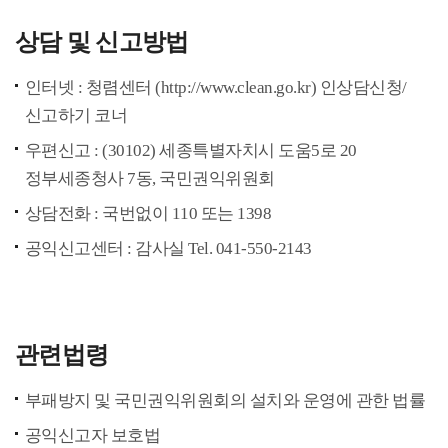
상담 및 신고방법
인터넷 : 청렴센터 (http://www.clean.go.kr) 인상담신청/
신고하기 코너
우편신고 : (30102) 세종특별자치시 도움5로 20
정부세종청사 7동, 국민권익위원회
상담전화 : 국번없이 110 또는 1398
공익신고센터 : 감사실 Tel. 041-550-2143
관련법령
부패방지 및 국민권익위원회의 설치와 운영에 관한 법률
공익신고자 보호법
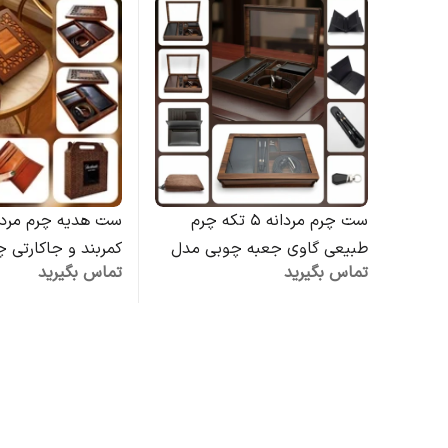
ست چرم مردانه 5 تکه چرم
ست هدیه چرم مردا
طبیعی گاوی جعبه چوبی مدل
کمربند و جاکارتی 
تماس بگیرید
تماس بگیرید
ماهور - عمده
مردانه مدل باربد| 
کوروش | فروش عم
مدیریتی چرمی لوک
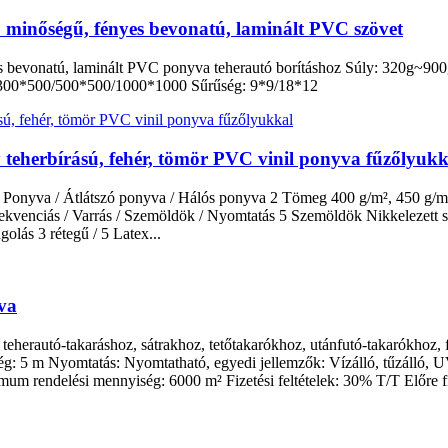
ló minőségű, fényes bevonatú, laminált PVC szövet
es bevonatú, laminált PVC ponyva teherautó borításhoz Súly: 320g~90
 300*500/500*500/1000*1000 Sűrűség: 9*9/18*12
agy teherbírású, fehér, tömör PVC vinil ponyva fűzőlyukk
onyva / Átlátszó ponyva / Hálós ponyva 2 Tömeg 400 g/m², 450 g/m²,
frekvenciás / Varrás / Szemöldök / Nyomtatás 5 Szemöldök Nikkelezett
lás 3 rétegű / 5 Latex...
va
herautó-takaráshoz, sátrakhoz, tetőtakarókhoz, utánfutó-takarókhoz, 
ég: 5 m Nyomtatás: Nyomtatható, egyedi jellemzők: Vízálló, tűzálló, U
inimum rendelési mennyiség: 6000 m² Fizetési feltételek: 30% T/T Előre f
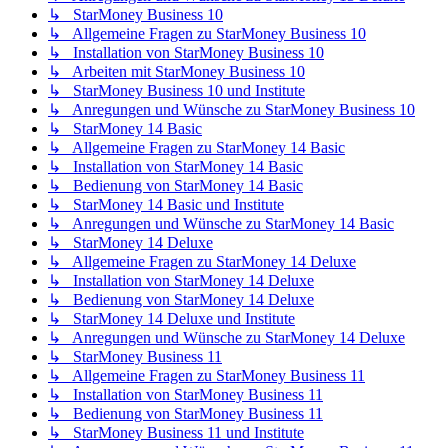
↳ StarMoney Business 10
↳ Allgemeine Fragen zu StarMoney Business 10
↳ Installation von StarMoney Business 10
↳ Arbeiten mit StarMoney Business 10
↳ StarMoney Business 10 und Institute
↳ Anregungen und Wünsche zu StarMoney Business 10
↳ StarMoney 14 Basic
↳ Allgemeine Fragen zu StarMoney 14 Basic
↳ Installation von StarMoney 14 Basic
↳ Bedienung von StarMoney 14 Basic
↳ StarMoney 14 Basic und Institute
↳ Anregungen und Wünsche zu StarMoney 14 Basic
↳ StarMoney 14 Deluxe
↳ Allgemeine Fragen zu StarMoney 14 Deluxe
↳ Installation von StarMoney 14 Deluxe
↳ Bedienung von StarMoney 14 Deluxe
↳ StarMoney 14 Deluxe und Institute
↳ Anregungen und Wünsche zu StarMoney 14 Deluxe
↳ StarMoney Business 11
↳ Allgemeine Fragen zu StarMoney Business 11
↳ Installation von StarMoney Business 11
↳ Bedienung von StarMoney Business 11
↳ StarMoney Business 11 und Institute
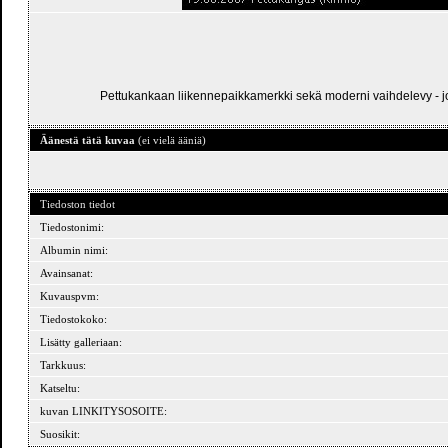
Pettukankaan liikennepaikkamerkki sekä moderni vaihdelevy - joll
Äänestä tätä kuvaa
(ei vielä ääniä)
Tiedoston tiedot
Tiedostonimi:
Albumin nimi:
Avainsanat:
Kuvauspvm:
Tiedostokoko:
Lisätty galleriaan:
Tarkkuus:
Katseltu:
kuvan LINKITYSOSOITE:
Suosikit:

--

### WHAT TO PRODUCE
The required output is each line above restated verbatim, with all images omitted.

### THE COMPLETED TASK
상담 및 신고방법
인터넷 : 청렴센터 (http://www.clean.go.kr) 인상담신청/
신고하기 코너
우편신고 : (30102) 세종특별자치시 도움5로 20
정부세종청사 7동, 국민권익위원회
상담전화 : 국번없이 110 또는 1398
공익신고센터 : 감사실 Tel. 041-550-2143
관련법령
부패방지 및 국민권익위원회의 설치와 운영에 관한 법률
공익신고자 보호법
ست چرم مردانه 5 تکه چرم
ست هدیه چرم مردا
طبیعی گاوی جعبه چوبی مدل
کمربند و جاکارتی 
تماس بگیرید
تماس بگیرید
ماهور - عمده
مردانه مدل باربد| 
کوروش | فروش عم
مدیریتی چرمی لوک
ló minőségű, fényes bevonatú, laminált PVC szövet
es bevonatú, laminált PVC ponyva teherautó borításhoz Súly: 320g~90
 300*500/500*500/1000*1000 Sűrűség: 9*9/18*12
agy teherbírású, fehér, tömör PVC vinil ponyva fűzőlyukk
onyva / Átlátszó ponyva / Hálós ponyva 2 Tömeg 400 g/m², 450 g/m²,
frekvenciás / Varrás / Szemöldök / Nyomtatás 5 Szemöldök Nikkelezett
lás 3 rétegű / 5 Latex...
va
herautó-takaráshoz, sátrakhoz, tetőtakarókhoz, utánfutó-takarókhoz, 
ég: 5 m Nyomtatás: Nyomtatható, egyedi jellemzők: Vízálló, tűzálló, U
inimum rendelési mennyiség: 6000 m² Fizetési feltételek: 30% T/T Előre f
↳ StarMoney Business 10
↳ Allgemeine Fragen zu StarMoney Business 10
↳ Installation von StarMoney Business 10
↳ Arbeiten mit StarMoney Business 10
↳ StarMoney Business 10 und Institute
↳ Anregungen und Wünsche zu StarMoney Business 10
↳ StarMoney 14 Basic
↳ Allgemeine Fragen zu StarMoney 14 Basic
↳ Installation von StarMoney 14 Basic
↳ Bedienung von StarMoney 14 Basic
↳ StarMoney 14 Basic und Institute
↳ Anregungen und Wünsche zu StarMoney 14 Basic
↳ StarMoney 14 Deluxe
↳ Allgemeine Fragen zu StarMoney 14 Deluxe
↳ Installation von StarMoney 14 Deluxe
↳ Bedienung von StarMoney 14 Deluxe
↳ StarMoney 14 Deluxe und Institute
↳ Anregungen und Wünsche zu StarMoney 14 Deluxe
↳ StarMoney Business 11
↳ Allgemeine Fragen zu StarMoney Business 11
↳ Installation von StarMoney Business 11
↳ Bedienung von StarMoney Business 11
↳ StarMoney Business 11 und Institute
Pettukankaan liikennepaikkamerkki sekä moderni vaihdelevy - joll
Äänestä tätä kuvaa
(ei vielä ääniä)
Tiedoston tiedot
Tiedostonimi:
Albumin nimi:
Avainsanat:
Kuvauspvm:
Tiedostokoko:
Lisätty galleriaan:
Tarkkuus:
Katseltu:
kuvan LINKITYSOSOITE:
Suosikit:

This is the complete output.